Posted by Janet Fife at Saturday, 4 November 2017 at 4:41pm GMT

Janet. On this matter you (and Gilo) have said all that is to be said. My comments on the Peterborough thread are superficially light hearted but of course are intended to make a serious point. I do not care what interests people I their spare time but I do care, as do you, whether they have tried to do something, even in a small way, to combat sexual and physical abuse, domestic violence, modern slavery, sexism and homophobia. Especially but not only if any of these are perpetrated, tolerated or covered up under the guise of religion.

Posted by Bernard at Saturday, 4 November 2017 at 10:58pm GMT

Janet Fire wonders what mandatory reporting, mentioned in Gilo's point 7 refers to.

The Baroness Walmsley, to whom he refers, proposed an amendment to the Serious Crime Act, and then withdrew it following a government promise of consultation. The Bishop of Durham, then the chief Safeguarding bishop, was strongly in favour of mandatory reporting, but he is no longer Safeguarding spokesman The Church's National Safeguarding Panel is less keen and one member, Baroness Howarth, has come out clearly against.
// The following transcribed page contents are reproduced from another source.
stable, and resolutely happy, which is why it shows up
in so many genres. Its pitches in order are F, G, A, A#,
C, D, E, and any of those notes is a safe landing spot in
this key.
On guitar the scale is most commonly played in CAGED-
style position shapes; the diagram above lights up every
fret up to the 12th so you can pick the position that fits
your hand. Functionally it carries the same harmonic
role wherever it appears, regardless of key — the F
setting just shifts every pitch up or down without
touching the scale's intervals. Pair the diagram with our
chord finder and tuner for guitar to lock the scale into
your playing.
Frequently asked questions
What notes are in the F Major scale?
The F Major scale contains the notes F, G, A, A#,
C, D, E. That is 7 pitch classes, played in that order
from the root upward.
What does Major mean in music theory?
Mandatory Reporting, as understood by Baroness Walmsley, would make it a criminal offence for any person in certain roles (including voluntarily) to fail to report to the authorities if they knew or reasonably suspected, or had cause to reasonably suspect, that abuse or neglect was taking place. Gilo appears to be referring to the Church having at one time been in favour of the proposed law, and now being more ambivalent or opposed.

Gilo seems to me to be asking the Archbishop to champion Mandatory Reporting, or persuade the Church to do so, by reverting to the position articulated by Bishop Butler.
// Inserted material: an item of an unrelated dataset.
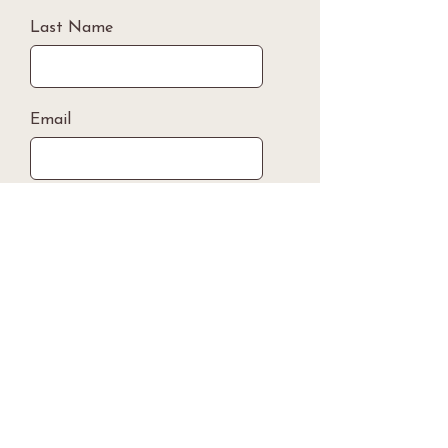
Last Name
Email
Phone Number
Submit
Chris H - no the Archbishop does not have such powers, but following his 7 points, Gilo refers to the Archbishop leading the call for change. Gilo seems to be asking him to use his influence and persuasive skills. And I think you are right, the person in the pew is no more willing to pay for the failures of the clergy, than the person not in the pew. There are some denominations where clergy are under lay supervison, and it was once so here, and then lay members might be held responsible, but the bishops in the C of E have used their own failings as an excuse to abrogate even more powers to themselves.
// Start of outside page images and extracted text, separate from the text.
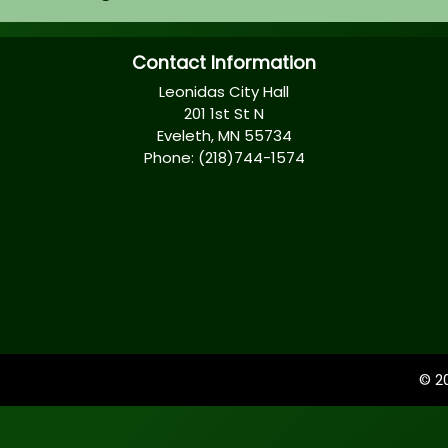
Contact Information
Leonidas City Hall
201 1st St N
Eveleth, MN 55734
Phone: (218)744-1574
© 2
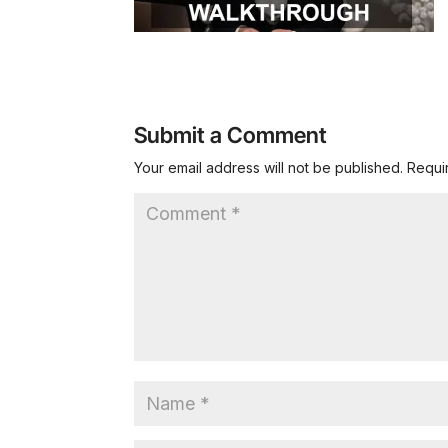
Submit a Comment
Your email address will not be published.
Requi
Posted by T Pott at Sunday, 5 November 2017 at 9:48pm GMT

Thank you, T. Pott, for your clarification. And I like the name Janet Fire, I think I'll keep it!

I'm relieved if the silence of some of you on the subject indicates no lack of concern, but a feeling that comment is inadequate. I have spent some 25 years trying to get various leaders in the Church to take these matters seriously, and have met mostly with a yawning lack of interest - if not a downright refusal to deal with it. They'll have to sooner or later, and sooner is better for all kinds of reasons.

Posted by Janet Fife at Monday, 6 November 2017 at 3:02pm GMT

It would be helpful if we were able to see both sides of the correspondence. Gilo, Jayne Ozanne, ‘Joe’ ‘Michel’ and all others deserve our gratitude, respect and love for persisting in, what is very, very distressing for them as well as for the rest of us, their attempt to get “The Church” to behave as Christ would have us behave. Bravo to you all.